0x0000000012345678 (unknown) 0x8765432187654321

@grimar Can you send an email to the mailing list binutils@sourceware.org and ask whether they'd like to change?

I'd like to clarify. GNU readelf currently prints:

0x0000000012345678 (<unknown>: 12345678) 0x8765432187654321
0x000000006abcdef0 (Operating System specific: 6abcdef0) 0x9988776655443322
0x0000000076543210 (Processor Specific: 76543210) 0x5555666677778888

Do you suggest to start using (unknown) everywhere?

0x0000000012345678 (unknown) 0x8765432187654321
0x000000006abcdef0 (unknown) 0x9988776655443322
0x0000000076543210 (unknown) 0x5555666677778888

Or do you want to keep Operating System specific and Processor Specific text?
(I think James wants to keep them).

0x0000000012345678 (unknown) 0x8765432187654321
0x000000006abcdef0 (Operating System specific) 0x9988776655443322
0x0000000076543210 (Processor Specific) 0x5555666677778888

Assuming we want to keep them, I am thinking about shortening and lower-casing:

0x0000000012345678 (unknown) 0x8765432187654321
0x000000006abcdef0 (OS specific) 0x9988776655443322
0x0000000076543210 (processor specific) 0x5555666677778888

I think our goal is to make llvm-readobj -d and llvm-readelf -d consistent.
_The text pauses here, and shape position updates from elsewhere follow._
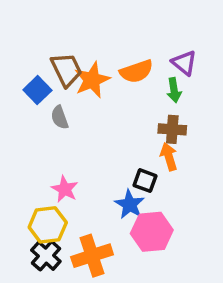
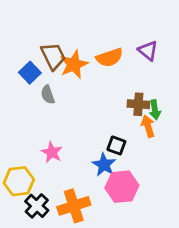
green arrow: (174, 90) -> (155, 110), moved
orange arrow: (169, 157) -> (148, 126), moved
yellow hexagon: (48, 225) -> (19, 181), moved

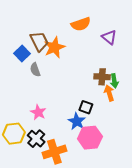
orange semicircle: (110, 58) -> (81, 24), moved
black cross: (37, 206) -> (36, 139), moved

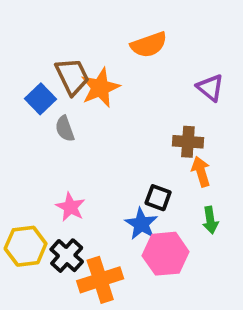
purple triangle: (109, 37) -> (210, 88), moved
green arrow: (114, 81) -> (210, 220), moved

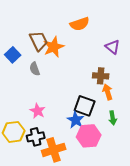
blue square: (41, 99) -> (13, 55), moved
black square: (158, 198) -> (85, 106), size x1.5
black cross: (67, 256) -> (36, 137), turned 36

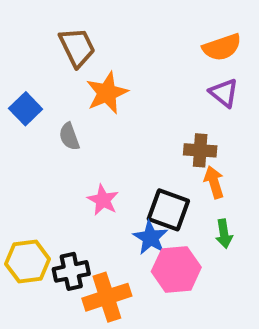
orange semicircle: (80, 24) -> (222, 47), moved
brown trapezoid: (39, 41) -> (77, 47), moved
pink star: (38, 111) -> (103, 200), moved

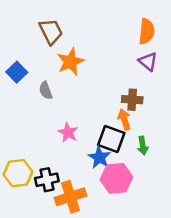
orange semicircle: (222, 47) -> (147, 31), turned -65
orange arrow: (214, 182) -> (124, 119), moved
green arrow: (224, 234) -> (143, 146), moved

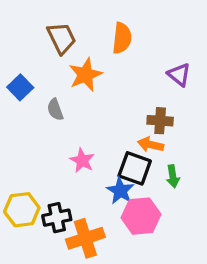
orange semicircle: (147, 31) -> (122, 38), moved
orange arrow: (124, 119) -> (151, 145), turned -60

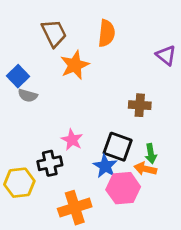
purple triangle: (179, 75) -> (166, 55), moved
gray semicircle: (55, 110) -> (28, 95), moved, turned -54
orange arrow: (151, 145) -> (145, 169), moved
black cross: (57, 218) -> (50, 163), moved

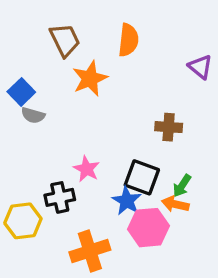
green arrow: (151, 154) -> (182, 186), turned 42

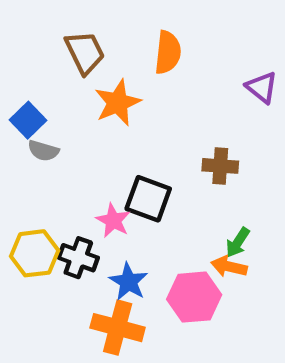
black square: (142, 177) -> (148, 199), moved
black cross: (60, 197) -> (78, 258), turned 32
blue star: (127, 201) -> (129, 282), moved
yellow hexagon: (23, 221) -> (35, 253), moved
orange cross: (90, 251) -> (118, 328), turned 33

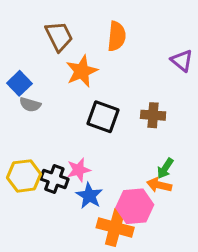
black square: (148, 199) -> (103, 117), moved
pink star: (113, 221) -> (79, 170), moved, turned 30
orange cross: (118, 328) -> (115, 228), moved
FWIW, I don't see a massive need for this (we don't make, e.g. symbol output consistent), but I don't oppose attempting it as long as llvm-readelf output is consistent with GNU readelf.

MaskRay added a comment.EditedJan 14 2020, 11:40 AM

Assuming we want to keep them, I am thinking about shortening and lower-casing:

0x0000000012345678 (unknown) 0x8765432187654321
0x000000006abcdef0 (OS specific) 0x9988776655443322
0x0000000076543210 (processor specific) 0x5555666677778888

This looks good.

I think our goal is to make llvm-readobj -d and llvm-readelf -d consistent.

FWIW, I don't see a massive need for this (we don't make, e.g. symbol output consistent), but I don't oppose attempting it as long as llvm-readelf output is consistent with GNU readelf.

I was postulating the original intention of this patch: make things consistent in places where the exact llvm-readobj -d output does not matter that much / share code. In GNU readelf's output, the second column duplicates some information from the first column, so it is not ideal.

0x0000000012345678 (<unknown>: 12345678) 0x8765432187654321
0x000000006abcdef0 (Operating System specific: 6abcdef0) 0x9988776655443322
0x0000000076543210 (Processor Specific: 76543210) 0x5555666677778888

Assuming we want to keep them, I am thinking about shortening and lower-casing:

0x0000000012345678 (unknown) 0x8765432187654321
0x000000006abcdef0 (OS specific) 0x9988776655443322
0x0000000076543210 (processor specific) 0x5555666677778888

This looks good.

OK. Lets wait a day or two more to see if anyone else has comments/ideas/objections about this and I'll post the suggestion to GNU mail list then.